Work instruction: Among the lines below, take the one holding "Navigate Site", the one holding "temp-attributes-panel", and all lines between them. Set them down exactly.

Data for analysis:
== Segment start ==

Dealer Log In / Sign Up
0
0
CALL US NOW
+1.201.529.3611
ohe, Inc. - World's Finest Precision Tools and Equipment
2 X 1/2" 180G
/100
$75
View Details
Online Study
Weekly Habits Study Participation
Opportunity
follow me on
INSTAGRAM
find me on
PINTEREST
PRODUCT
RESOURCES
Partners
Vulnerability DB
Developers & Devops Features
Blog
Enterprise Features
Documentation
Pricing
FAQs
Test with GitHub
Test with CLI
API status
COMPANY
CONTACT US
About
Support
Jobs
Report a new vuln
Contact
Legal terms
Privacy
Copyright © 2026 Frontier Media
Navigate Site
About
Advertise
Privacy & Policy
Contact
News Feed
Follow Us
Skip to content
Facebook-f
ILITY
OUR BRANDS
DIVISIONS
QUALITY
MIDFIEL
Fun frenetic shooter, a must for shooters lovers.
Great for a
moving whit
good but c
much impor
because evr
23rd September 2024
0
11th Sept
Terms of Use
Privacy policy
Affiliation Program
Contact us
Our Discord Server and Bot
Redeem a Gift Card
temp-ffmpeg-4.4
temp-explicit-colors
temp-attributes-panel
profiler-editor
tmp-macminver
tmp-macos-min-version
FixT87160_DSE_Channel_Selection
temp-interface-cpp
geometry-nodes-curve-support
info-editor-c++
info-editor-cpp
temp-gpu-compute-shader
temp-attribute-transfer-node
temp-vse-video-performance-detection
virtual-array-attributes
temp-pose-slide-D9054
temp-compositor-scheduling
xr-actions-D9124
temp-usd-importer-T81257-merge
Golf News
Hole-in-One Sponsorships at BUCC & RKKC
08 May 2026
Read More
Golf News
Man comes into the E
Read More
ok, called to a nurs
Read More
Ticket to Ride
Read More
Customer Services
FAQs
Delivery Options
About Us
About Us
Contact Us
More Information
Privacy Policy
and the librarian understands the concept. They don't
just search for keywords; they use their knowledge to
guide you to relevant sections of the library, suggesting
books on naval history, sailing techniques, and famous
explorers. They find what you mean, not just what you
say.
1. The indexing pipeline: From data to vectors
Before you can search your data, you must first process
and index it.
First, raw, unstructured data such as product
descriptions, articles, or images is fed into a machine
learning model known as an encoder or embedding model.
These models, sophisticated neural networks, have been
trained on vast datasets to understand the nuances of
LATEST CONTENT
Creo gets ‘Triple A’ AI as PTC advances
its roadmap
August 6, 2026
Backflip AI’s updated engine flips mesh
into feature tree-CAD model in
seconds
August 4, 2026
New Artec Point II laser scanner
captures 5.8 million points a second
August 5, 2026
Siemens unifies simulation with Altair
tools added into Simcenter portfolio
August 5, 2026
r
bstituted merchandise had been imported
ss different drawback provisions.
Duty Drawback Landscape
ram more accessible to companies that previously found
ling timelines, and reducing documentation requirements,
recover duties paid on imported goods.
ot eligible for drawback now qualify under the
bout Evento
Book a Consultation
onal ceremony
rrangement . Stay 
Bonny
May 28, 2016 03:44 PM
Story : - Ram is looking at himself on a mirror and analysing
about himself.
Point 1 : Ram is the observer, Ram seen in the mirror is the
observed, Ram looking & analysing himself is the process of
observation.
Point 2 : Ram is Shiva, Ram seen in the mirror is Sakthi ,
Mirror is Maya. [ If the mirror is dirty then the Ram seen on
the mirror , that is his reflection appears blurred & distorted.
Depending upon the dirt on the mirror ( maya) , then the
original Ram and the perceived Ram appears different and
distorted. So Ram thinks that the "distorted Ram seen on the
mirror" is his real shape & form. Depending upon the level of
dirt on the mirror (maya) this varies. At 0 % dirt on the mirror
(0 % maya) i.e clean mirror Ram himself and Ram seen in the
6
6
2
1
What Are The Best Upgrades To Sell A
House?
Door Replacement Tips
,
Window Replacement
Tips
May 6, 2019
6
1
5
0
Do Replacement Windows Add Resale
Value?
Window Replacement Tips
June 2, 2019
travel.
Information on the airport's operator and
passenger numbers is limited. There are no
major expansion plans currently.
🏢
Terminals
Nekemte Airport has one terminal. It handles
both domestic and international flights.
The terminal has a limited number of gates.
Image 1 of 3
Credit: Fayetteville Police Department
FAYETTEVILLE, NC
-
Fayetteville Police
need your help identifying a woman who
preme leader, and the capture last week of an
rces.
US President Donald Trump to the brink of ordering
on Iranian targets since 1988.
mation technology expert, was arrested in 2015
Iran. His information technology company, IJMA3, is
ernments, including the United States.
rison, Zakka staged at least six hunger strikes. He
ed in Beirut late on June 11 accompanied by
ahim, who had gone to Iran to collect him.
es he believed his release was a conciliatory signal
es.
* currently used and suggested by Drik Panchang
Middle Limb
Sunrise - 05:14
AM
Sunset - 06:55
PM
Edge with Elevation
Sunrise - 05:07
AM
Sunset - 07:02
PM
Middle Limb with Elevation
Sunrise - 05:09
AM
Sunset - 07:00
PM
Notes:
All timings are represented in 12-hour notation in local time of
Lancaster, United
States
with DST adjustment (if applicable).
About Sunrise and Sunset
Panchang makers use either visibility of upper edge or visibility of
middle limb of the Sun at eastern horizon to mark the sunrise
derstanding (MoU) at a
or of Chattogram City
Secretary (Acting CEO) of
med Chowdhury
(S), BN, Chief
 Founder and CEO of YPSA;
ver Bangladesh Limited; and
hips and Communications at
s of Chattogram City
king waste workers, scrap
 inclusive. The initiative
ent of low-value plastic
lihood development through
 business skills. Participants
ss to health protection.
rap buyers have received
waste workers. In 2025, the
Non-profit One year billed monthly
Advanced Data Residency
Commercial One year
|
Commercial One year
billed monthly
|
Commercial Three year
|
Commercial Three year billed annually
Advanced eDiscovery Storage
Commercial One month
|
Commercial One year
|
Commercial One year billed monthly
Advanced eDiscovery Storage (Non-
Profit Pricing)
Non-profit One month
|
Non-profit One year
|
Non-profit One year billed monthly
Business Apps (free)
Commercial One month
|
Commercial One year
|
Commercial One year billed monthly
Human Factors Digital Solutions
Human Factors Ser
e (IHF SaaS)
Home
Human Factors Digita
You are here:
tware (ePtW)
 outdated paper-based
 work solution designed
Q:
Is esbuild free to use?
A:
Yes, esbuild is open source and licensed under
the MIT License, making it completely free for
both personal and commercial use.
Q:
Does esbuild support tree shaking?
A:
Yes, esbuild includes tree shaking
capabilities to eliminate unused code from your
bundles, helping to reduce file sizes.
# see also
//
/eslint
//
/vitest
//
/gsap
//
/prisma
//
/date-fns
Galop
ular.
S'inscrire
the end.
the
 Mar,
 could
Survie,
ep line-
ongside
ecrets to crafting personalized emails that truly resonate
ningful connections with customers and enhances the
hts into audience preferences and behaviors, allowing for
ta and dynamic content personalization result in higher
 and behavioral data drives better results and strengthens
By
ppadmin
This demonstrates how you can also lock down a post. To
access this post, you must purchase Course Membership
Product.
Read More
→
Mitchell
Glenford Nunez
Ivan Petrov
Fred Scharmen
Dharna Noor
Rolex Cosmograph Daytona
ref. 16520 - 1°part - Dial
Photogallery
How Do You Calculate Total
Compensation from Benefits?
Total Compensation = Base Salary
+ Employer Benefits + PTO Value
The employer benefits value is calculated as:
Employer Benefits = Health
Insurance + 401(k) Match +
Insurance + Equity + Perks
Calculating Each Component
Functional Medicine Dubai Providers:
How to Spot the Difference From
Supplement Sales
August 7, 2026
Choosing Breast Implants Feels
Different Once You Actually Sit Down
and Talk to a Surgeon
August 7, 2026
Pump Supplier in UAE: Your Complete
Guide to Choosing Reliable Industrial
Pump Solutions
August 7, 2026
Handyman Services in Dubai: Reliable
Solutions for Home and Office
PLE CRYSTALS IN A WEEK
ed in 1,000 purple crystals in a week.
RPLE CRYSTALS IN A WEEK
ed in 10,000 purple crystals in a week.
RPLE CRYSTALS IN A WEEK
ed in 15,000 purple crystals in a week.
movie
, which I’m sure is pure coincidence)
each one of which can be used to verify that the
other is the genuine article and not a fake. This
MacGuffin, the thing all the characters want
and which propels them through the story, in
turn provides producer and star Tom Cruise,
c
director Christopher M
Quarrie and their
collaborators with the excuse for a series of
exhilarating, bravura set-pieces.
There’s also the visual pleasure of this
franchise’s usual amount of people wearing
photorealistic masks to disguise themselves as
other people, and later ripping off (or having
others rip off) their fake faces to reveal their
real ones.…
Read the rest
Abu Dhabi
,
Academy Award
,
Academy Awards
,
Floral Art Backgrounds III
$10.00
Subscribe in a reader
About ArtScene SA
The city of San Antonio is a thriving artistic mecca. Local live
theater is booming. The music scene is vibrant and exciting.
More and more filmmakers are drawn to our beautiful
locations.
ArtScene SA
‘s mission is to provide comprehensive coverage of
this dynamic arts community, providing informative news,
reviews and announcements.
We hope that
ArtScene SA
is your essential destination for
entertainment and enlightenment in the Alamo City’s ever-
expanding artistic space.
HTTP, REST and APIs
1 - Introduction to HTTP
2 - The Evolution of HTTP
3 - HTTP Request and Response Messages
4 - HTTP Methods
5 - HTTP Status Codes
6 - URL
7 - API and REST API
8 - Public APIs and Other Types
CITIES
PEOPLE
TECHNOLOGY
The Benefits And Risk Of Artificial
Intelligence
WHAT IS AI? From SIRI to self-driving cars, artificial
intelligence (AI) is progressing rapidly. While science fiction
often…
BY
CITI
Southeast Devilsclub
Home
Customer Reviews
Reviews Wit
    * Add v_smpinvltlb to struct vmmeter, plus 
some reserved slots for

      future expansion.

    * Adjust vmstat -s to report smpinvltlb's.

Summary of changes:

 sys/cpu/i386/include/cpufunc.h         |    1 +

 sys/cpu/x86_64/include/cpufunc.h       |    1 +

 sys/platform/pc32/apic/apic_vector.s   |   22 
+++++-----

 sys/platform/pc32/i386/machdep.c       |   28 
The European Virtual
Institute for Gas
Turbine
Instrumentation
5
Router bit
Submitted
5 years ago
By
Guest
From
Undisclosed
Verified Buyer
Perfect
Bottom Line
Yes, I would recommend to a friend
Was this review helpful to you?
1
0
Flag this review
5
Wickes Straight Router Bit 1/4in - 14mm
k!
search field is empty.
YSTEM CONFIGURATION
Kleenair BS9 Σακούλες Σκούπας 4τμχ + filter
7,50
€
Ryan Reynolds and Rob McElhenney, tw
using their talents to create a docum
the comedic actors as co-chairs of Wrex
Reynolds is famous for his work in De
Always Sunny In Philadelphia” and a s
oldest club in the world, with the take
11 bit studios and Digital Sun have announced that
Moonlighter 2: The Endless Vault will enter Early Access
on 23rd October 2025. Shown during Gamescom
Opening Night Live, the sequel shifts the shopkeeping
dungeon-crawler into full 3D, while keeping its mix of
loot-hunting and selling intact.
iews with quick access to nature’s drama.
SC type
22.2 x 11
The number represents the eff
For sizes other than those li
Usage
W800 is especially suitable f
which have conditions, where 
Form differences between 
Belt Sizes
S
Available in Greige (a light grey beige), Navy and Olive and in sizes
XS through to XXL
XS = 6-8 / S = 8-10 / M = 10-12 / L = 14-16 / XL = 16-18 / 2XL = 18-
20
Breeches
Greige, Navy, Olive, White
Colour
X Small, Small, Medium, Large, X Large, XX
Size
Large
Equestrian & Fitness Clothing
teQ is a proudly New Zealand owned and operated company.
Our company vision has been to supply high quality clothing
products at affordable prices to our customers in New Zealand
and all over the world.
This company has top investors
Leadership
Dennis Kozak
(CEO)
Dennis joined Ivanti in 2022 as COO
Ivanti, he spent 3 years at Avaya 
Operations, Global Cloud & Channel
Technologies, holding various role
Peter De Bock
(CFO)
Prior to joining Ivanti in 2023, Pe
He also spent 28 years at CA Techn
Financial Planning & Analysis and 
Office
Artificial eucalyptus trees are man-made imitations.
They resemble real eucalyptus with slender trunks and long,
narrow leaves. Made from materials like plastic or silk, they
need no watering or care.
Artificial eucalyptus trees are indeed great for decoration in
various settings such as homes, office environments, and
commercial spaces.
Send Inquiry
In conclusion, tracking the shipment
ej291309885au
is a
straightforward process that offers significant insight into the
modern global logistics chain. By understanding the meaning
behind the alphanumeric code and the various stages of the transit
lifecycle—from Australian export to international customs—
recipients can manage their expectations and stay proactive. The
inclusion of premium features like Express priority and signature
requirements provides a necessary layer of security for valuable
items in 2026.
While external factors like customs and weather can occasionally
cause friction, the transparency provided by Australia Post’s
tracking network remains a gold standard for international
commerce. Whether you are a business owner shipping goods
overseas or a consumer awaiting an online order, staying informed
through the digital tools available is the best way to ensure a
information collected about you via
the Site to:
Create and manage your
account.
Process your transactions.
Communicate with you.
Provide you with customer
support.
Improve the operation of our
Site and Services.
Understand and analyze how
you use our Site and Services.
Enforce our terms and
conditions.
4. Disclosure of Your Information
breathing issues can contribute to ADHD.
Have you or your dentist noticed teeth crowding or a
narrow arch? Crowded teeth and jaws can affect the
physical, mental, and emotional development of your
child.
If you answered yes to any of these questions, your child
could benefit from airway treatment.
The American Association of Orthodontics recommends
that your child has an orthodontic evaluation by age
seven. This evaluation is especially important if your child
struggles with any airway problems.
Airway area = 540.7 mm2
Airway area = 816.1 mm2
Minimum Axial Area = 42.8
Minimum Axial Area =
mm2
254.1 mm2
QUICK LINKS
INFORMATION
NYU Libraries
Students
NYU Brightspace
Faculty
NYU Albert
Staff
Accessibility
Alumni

== Segment end ==

Output of the task:
Navigate Site
About
Advertise
Privacy & Policy
Contact
News Feed
Follow Us
Skip to content
Facebook-f
ILITY
OUR BRANDS
DIVISIONS
QUALITY
MIDFIEL
Fun frenetic shooter, a must for shooters lovers.
Great for a
moving whit
good but c
much impor
because evr
23rd September 2024
0
11th Sept
Terms of Use
Privacy policy
Affiliation Program
Contact us
Our Discord Server and Bot
Redeem a Gift Card
temp-ffmpeg-4.4
temp-explicit-colors
temp-attributes-panel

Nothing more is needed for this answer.